Skeptics would point out that grantmaking foundations are not known for moving quickly or living on the “edge.” The practices of institutional grantmaking have been remarkably slow to evolve. Gemma Bull and Tom Steinberg, the authors of Modern Grantmaking and former senior staff members at the UK National Lottery Community Fund, describe the grantmaking field as made up of “dedicated employees trapped within creaking systems and outdated conventions.” They note the continuing lack of professional development in grantmaking that is all too obvious even in a maturing philanthropic sector.
Ben Wrobel and Meg Massey, American social sector strategists and the authors of Letting Go, comment that the larger institutional foundations, which are pacesetters for the field in the United States, are slower to respond to trends and can be skeptical of major structural innovations.
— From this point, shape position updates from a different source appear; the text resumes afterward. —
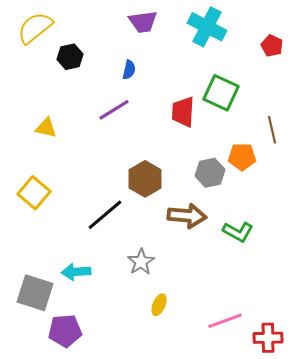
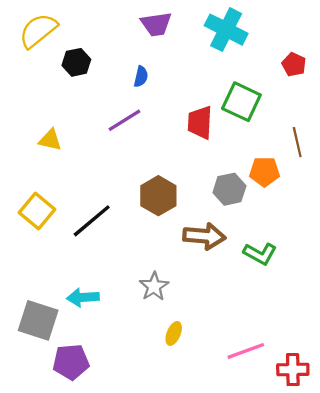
red pentagon: (272, 46) -> (294, 65), moved
black line: (105, 215) -> (92, 221), moved

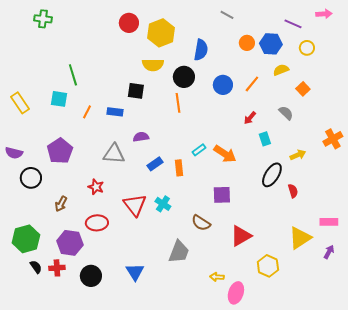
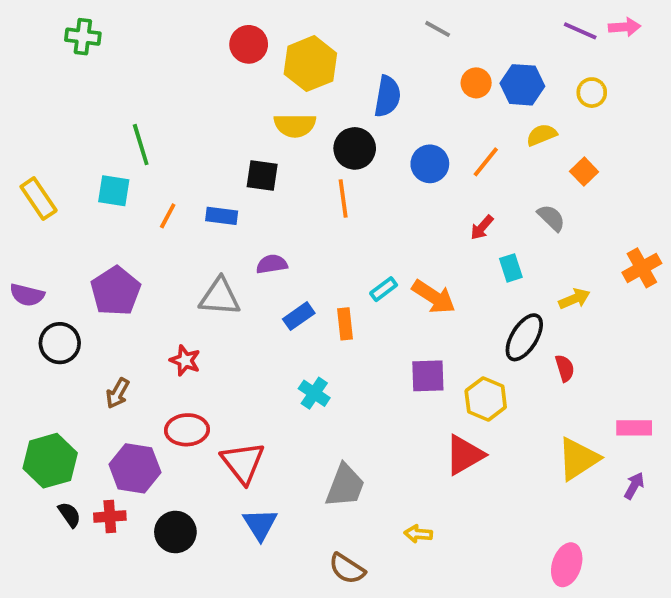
purple line: (293, 24) -> (580, 31), moved
red triangle: (135, 205) -> (243, 463), moved
brown semicircle: (201, 223) -> (347, 569), moved
yellow hexagon: (268, 266) -> (486, 399), moved
pink ellipse: (236, 293) -> (567, 565), moved

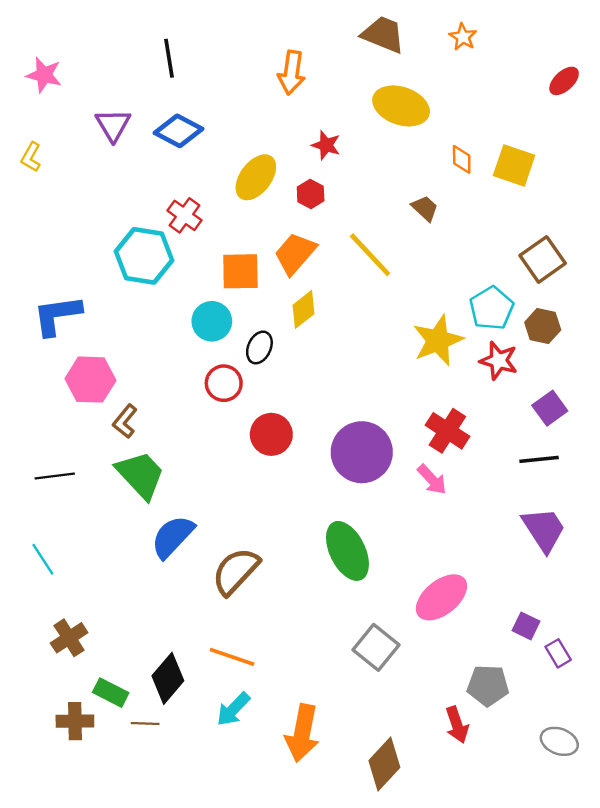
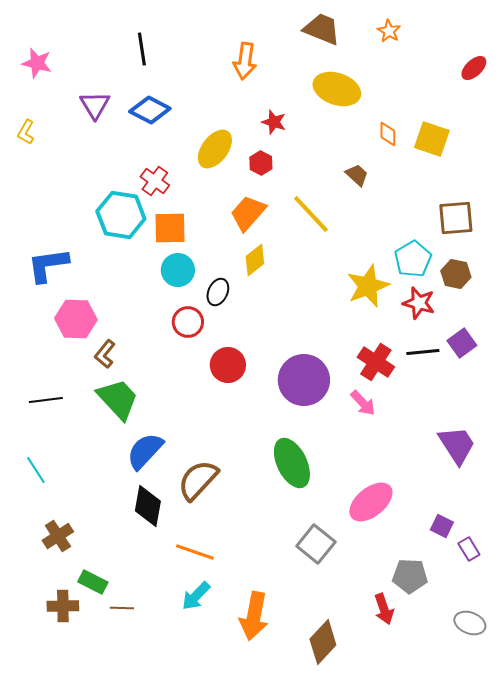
brown square: (543, 259) -> (456, 218), turned 30
orange square: (240, 271) -> (170, 228), moved
black line: (539, 459) -> (423, 352), moved
black diamond: (168, 678) -> (148, 506), moved, turned -30

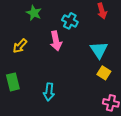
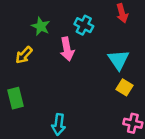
green star: (34, 13) -> (41, 26), moved
cyan arrow: (49, 92) -> (59, 124), moved

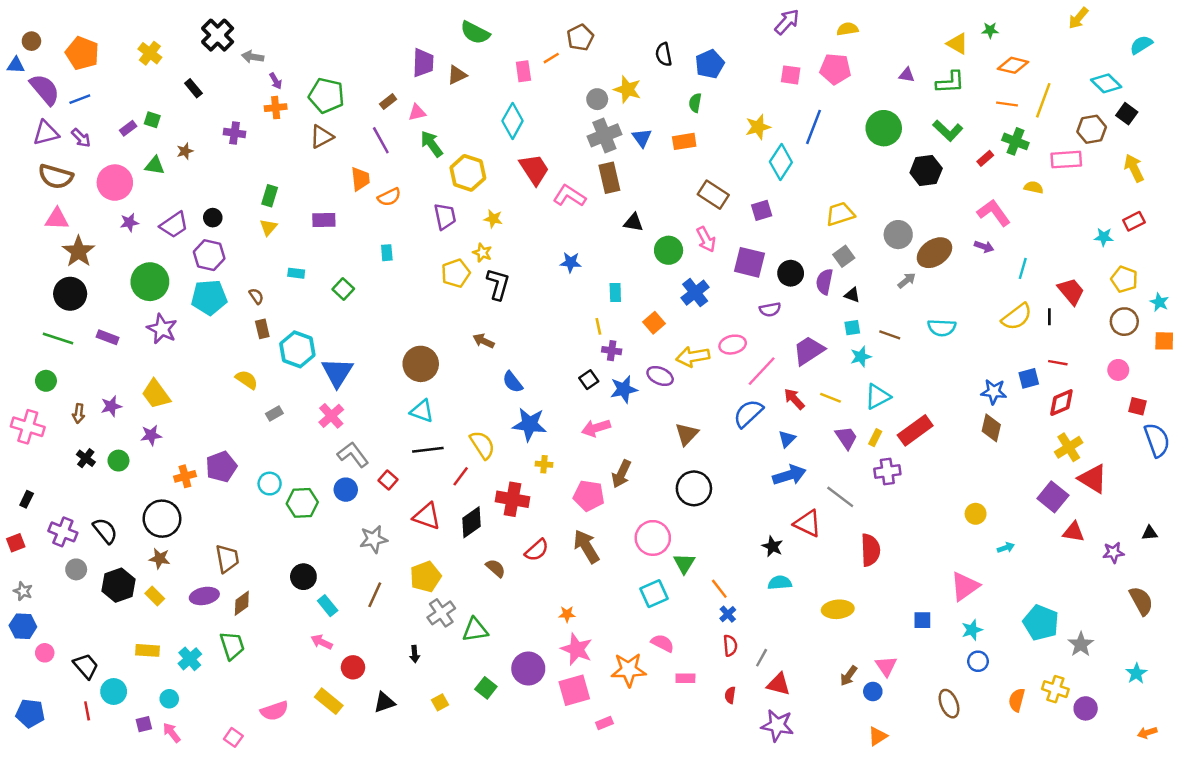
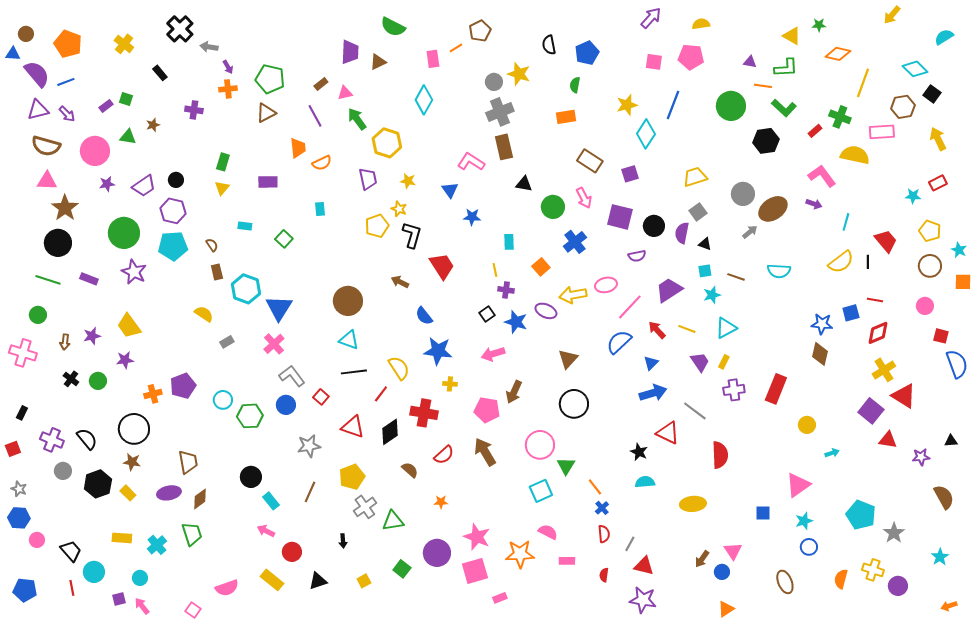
orange line: (1007, 104) -> (763, 86), moved
blue triangle: (642, 138) -> (450, 190), moved
red trapezoid: (534, 169) -> (442, 266), moved
yellow semicircle: (1034, 187) -> (855, 155), size x1.8
blue star: (624, 389) -> (516, 322), turned 30
red rectangle: (915, 430) -> (776, 389), moved, turned -32
orange star: (567, 614) -> (441, 502), moved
Nevertheless, both sets of authors are hopeful that grantmaking can and will evolve more rapidly in the 2020s, driven by internal and external forces for change, such as staff demand for better tools and community expectations for greater engagement. Indeed, Bull and Steinberg dedicate their book to the “reformers” in the field, while Wrobel and Massey dedicate theirs to the “ones letting go and the ones stepping up.”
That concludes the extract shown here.